::: Data :::
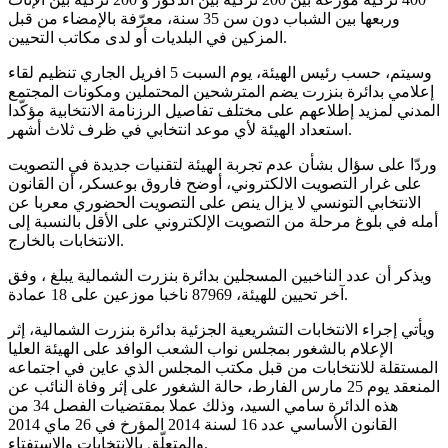
وربعها بين الشباب دون سن 35 سنة، معرّفة بالإمضاء من قبل
المزكين في البلديات أو لدى مكاتب التحيين.
وسيتم، حسب رئيس الهيئة، يوم السبت 5 افريل الجاري تنظيم لقاء
إعلامي بدائرة بنزرت يضم المترشحين المحتملين ومكونات المجتمع
المدني لمزيد إطلاعهم على مختلف تفاصيل الرزنامة الانتخابية مؤكّدا
استعداد الهيئة لأي موعد انتخابي في ظرف ثلاث أشهر.
وردّا على سؤال بشأن عدم تجربة الهيئة لتقنيات جديدة في التصويت
على غرار التصويت الالكتروني، أوضح فاروق بوعسكر، أن القانون
الانتخابي التونسي لا يزال ينص على التصويت الحضوري معربا عن
أمله في بلوغ مرحلة من التصويت الإلكتروني على الأقل بالنسبة إلى
الانتخابات بالخارج.
ويذكر أن عدد الناخبين المسجلين بدائرة بنزرت الشمالية يبلغ ، وفق
آخر تحيين للهيئة، 87969 ناخبا موزعين على 18 عمادة.
ويأتي إجراء الانتخابات التشريعية الجزئية بدائرة بنزرت الشمالية، إثر
الإعلام بالشغور بمجلس نواب الشعب الوافد على الهيئة العليا
المستقلة للانتخابات من قبل مكتب المجلس الذي عاين في اجتماعه
المنعقد يوم 25 مارس الفارط، حالة الشغور على إثر وفاة النائب عن
هذه الدائرة سامي السيد، وذلك عملا بمقتضيات الفصل 34 من
القانون الأساسي عدد 16 لسنة 2014 المؤرخ في 26 ماي 2014
والمتعلّق بالانتخابات والاستفتاء.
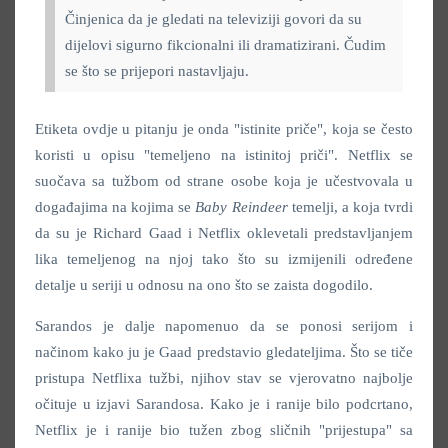
Činjenica da je gledati na televiziji govori da su
dijelovi sigurno fikcionalni ili dramatizirani. Čudim
se što se prijepori nastavljaju.
Etiketa ovdje u pitanju je onda "istinite priče", koja se često
koristi u opisu "temeljeno na istinitoj priči". Netflix se
suočava sa tužbom od strane osobe koja je učestvovala u
događajima na kojima se
Baby Reindeer
temelji, a koja tvrdi
da su je Richard Gaad i Netflix oklevetali predstavljanjem
lika temeljenog na njoj tako što su izmijenili određene
detalje u seriji u odnosu na ono što se zaista dogodilo.
Sarandos je dalje napomenuo da se ponosi serijom i
načinom kako ju je Gaad predstavio gledateljima. Što se tiče
pristupa Netflixa tužbi, njihov stav se vjerovatno najbolje
očituje u izjavi Sarandosa. Kako je i ranije bilo podcrtano,
Netflix je i ranije bio tužen zbog sličnih "prijestupa" sa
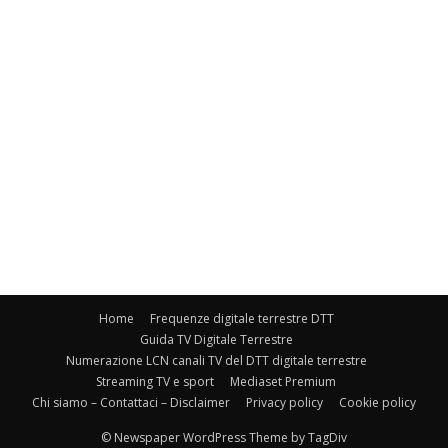
Home
Frequenze digitale terrestre DTT
Guida TV Digitale Terrestre
Numerazione LCN canali TV del DTT digitale terrestre
Streaming TV e sport
Mediaset Premium
Chi siamo – Contattaci – Disclaimer
Privacy policy
Cookie policy
© Newspaper WordPress Theme by TagDiv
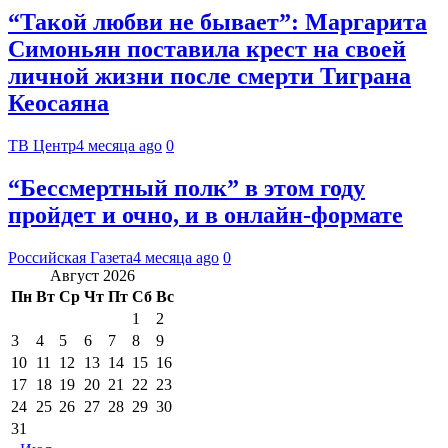
“Такой любви не бывает”: Маргарита
Симоньян поставила крест на своей
личной жизни после смерти Тиграна
Кеосаяна
ТВ Центр
4 месяца ago
0
“Бессмертный полк” в этом году
пройдет и очно, и в онлайн-формате
Российская Газета
4 месяца ago
0
Август 2026
Пн
Вт
Ср
Чт
Пт
Сб
Вс
1
2
3
4
5
6
7
8
9
10
11
12
13
14
15
16
17
18
19
20
21
22
23
24
25
26
27
28
29
30
31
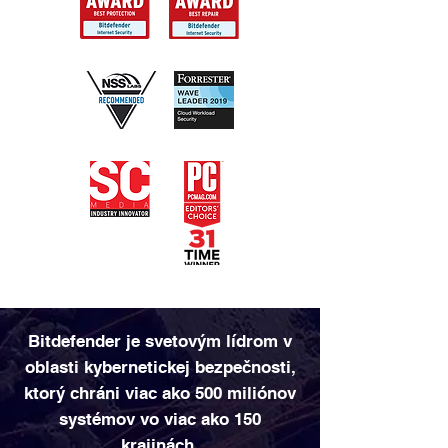
Bitdefender je svetovým lídrom v
oblasti kybernetickej bezpečnosti,
ktorý chráni viac ako 500 miliónov
systémov vo viac ako 150
krajinách.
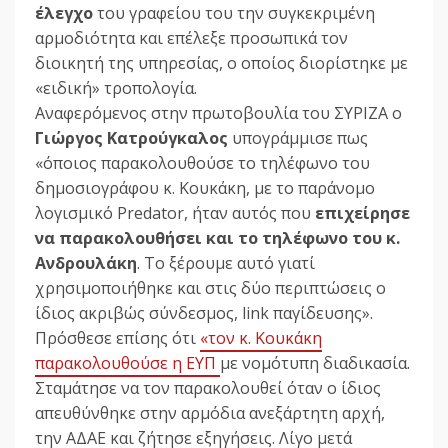
έλεγχο
του γραφείου του την συγκεκριμένη
αρμοδιότητα και επέλεξε προσωπικά τον
διοικητή της υπηρεσίας, ο οποίος διορίστηκε με
«ειδική» τροπολογία.
Αναφερόμενος στην πρωτοβουλία του ΣΥΡΙΖΑ ο
Γιώργος Κατρούγκαλος
υπογράμμισε πως
«όποιος παρακολουθούσε το τηλέφωνο του
δημοσιογράφου κ. Κουκάκη, με το παράνομο
λογισμικό Predator, ήταν αυτός που
επιχείρησε
να παρακολουθήσει και το τηλέφωνο του κ.
Ανδρουλάκη
. Το ξέρουμε αυτό γιατί
χρησιμοποιήθηκε και στις δύο περιπτώσεις ο
ίδιος ακριβώς σύνδεσμος, link παγίδευσης».
Πρόσθεσε επίσης ότι
«τον κ. Κουκάκη
παρακολουθούσε η ΕΥΠ
με νομότυπη διαδικασία.
Σταμάτησε να τον παρακολουθεί όταν ο ίδιος
απευθύνθηκε στην αρμόδια ανεξάρτητη αρχή,
την ΑΔΑΕ και ζήτησε εξηγήσεις. Λίγο μετά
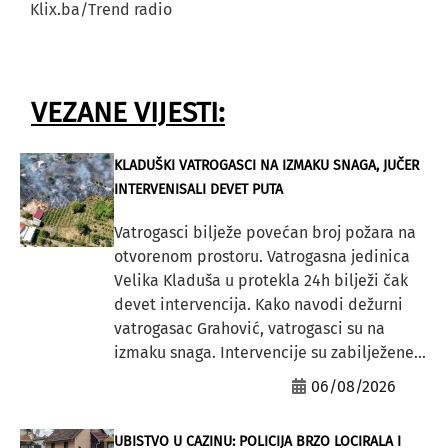
Klix.ba/Trend radio
VEZANE VIJESTI:
KLADUŠKI VATROGASCI NA IZMAKU SNAGA, JUČER
INTERVENISALI DEVET PUTA
Vatrogasci bilježe povećan broj požara na
otvorenom prostoru. Vatrogasna jedinica
Velika Kladuša u protekla 24h bilježi čak
devet intervencija. Kako navodi dežurni
vatrogasac Grahović, vatrogasci su na
izmaku snaga. Intervencije su zabilježene...
06/08/2026
UBISTVO U CAZINU: POLICIJA BRZO LOCIRALA I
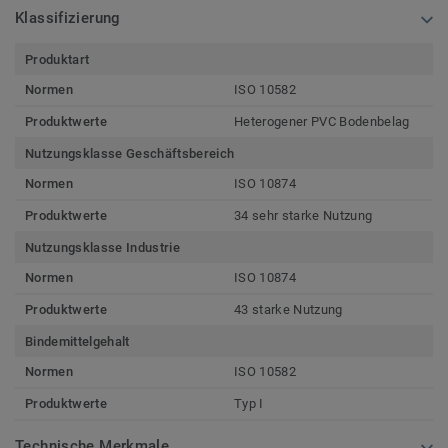
Klassifizierung
Produktart
Normen
ISO 10582
Produktwerte
Heterogener PVC Bodenbelag
Nutzungsklasse Geschäftsbereich
Normen
ISO 10874
Produktwerte
34 sehr starke Nutzung
Nutzungsklasse Industrie
Normen
ISO 10874
Produktwerte
43 starke Nutzung
Bindemittelgehalt
Normen
ISO 10582
Produktwerte
Typ I
Technische Merkmale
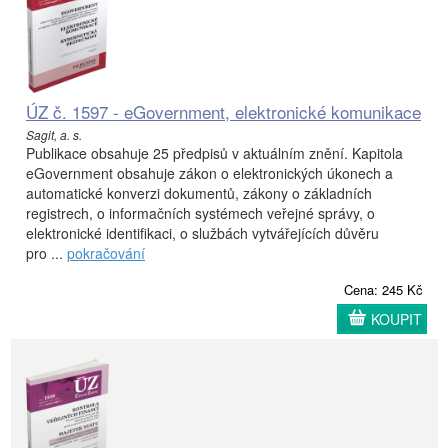
ÚZ č. 1597 - eGovernment, elektronické komunikace
Sagit, a. s.
Publikace obsahuje 25 předpisů v aktuálním znění. Kapitola
eGovernment obsahuje zákon o elektronických úkonech a
automatické konverzi dokumentů, zákony o základních
registrech, o informačních systémech veřejné správy, o
elektronické identifikaci, o službách vytvářejících důvěru
pro ...
pokračování
Cena: 245 Kč
KOUPIT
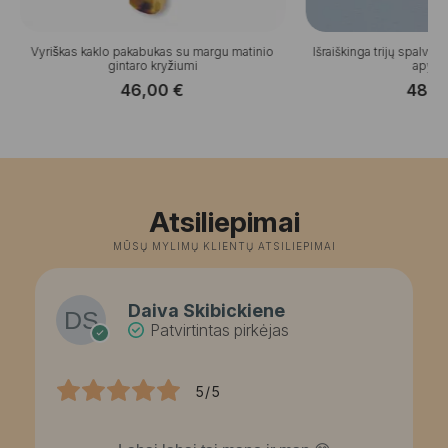
Vyriškas kaklo pakabukas su margu matinio
Išraiškinga trijų spalvų 
gintaro kryžiumi
apyran
46,00
€
48,
Atsiliepimai
MŪSŲ MYLIMŲ KLIENTŲ ATSILIEPIMAI
Daiva Skibickiene
Patvirtintas pirkėjas
5/5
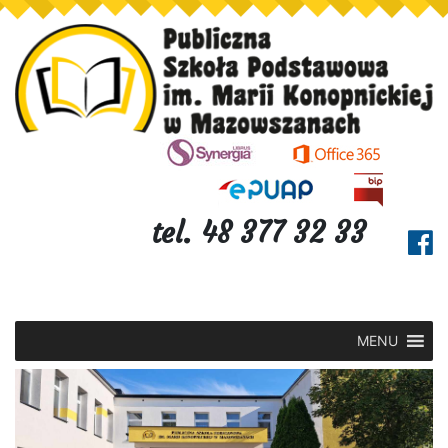
tel. 48 377 32 33
MENU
:::
Problem details ->
Search the listing above for the string "التصويت" and return each line it appears on.

Solution for this task ->
وردّا على سؤال بشأن عدم تجربة الهيئة لتقنيات جديدة في التصويت
على غرار التصويت الالكتروني، أوضح فاروق بوعسكر، أن القانون
الانتخابي التونسي لا يزال ينص على التصويت الحضوري معربا عن
أمله في بلوغ مرحلة من التصويت الإلكتروني على الأقل بالنسبة إلى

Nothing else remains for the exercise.